So lenders are getting really picky about the types of borrowers they'll fund loans for right now.  They don't want to be caught with their pants down if a borrower suddenly finds himself unemployed and unable to make his payments.

These are a few of the (more concerning) overlays I've heard discussed in the last few days:

  • No credit scores below 700
  • Down payment must be 20% or more
  • Rental income may not be used to qualify unless a borrower has six months of reserves for each financed property.
  • Self-employed borrowers must have twelve months of reserves AND be able to document current deposits into a business bank account consistent with normal income.

I think all lenders are getting more strict about employment verification.  It's no longer sufficient to prove a self-employed borrower has a business license and filed his last tax returns.  We now have to show that they are currently working and are earning an income that is similar to that earned in previous months/years.

We'll usually see the big banks tighten the reigns first.  The big banks can afford to be conservative.  They have multiple lines of revenue.  They can afford to lose half their mortgage business because they have additional channels for making money.

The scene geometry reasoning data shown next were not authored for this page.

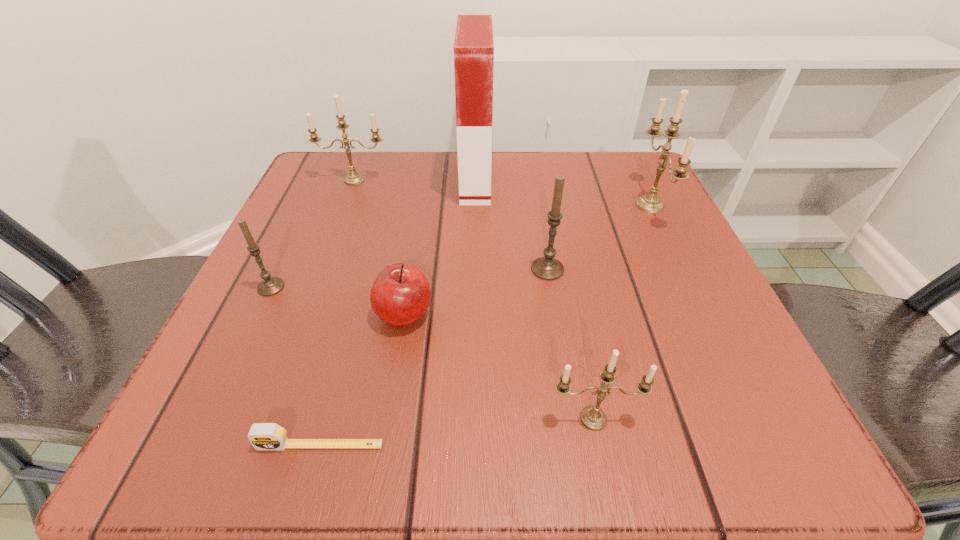 Where is `vacant space that's between the second smallest metallic candle and the nearest object`? This screenshot has width=960, height=540. vacant space that's between the second smallest metallic candle and the nearest object is located at coordinates (337, 312).

Image resolution: width=960 pixels, height=540 pixels. Identify the location of empty space that is in between the pink apple and the rightmost candle. (527, 260).

Image resolution: width=960 pixels, height=540 pixels. I want to click on vacant area between the rightmost metallic candle and the nearest candle, so click(x=621, y=312).

At what (x,y) coordinates should I click in order to perform the action: click on vacant space that is in between the pink apple and the second biggest metallic candle. Please return your answer as a coordinate pair (x, y). Looking at the image, I should click on (379, 247).

In order to click on unoccupied area between the smaller gray candle and the second biggest metallic candle in this screenshot , I will do `click(313, 233)`.

Identify which object is the fourth closest to the second metallic candle from left to right. Please provide its 2D coordinates. Your answer should be formatted as a tuple, i.e. [(x, y)], where the tuple contains the x and y coordinates of a point satisfying the conditions above.

[(651, 203)]

Select which object appears as the fourth closest to the nearest candle. Please provide its 2D coordinates. Your answer should be formatted as a tuple, i.e. [(x, y)], where the tuple contains the x and y coordinates of a point satisfying the conditions above.

[(651, 203)]

Choose which candle is the fourth nearest neighbor to the biggest metallic candle. Please provide its 2D coordinates. Your answer should be formatted as a tuple, i.e. [(x, y)], where the tuple contains the x and y coordinates of a point satisfying the conditions above.

[(269, 286)]

You are a GUI agent. You are given a task and a screenshot of the screen. Output one action in this format:
    pyautogui.click(x=<x>, y=<y>)
    Task: Click on the candle that is the fourth closest to the leftmost metallic candle
    
    Given the screenshot: What is the action you would take?
    pyautogui.click(x=592, y=417)

Choose which metallic candle is the second nearest neighbor to the second smallest metallic candle. Please provide its 2D coordinates. Your answer should be formatted as a tuple, i.e. [(x, y)], where the tuple contains the x and y coordinates of a point satisfying the conditions above.

[(592, 417)]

If you're a consumer who wants to purchase a home or refinance an existing mortgage, it's more important than ever to shop around.  Align yourself with a loan officer who understands how the market (and interest rates) are behaving and why.  And work with a lender with a demonstrated ability to close home loans in your market.

We are very fortunate that the company I work for, New American Funding, has not announced significant credit overlays.  But I am constantly monitoring the market for guideline changes and program announcements.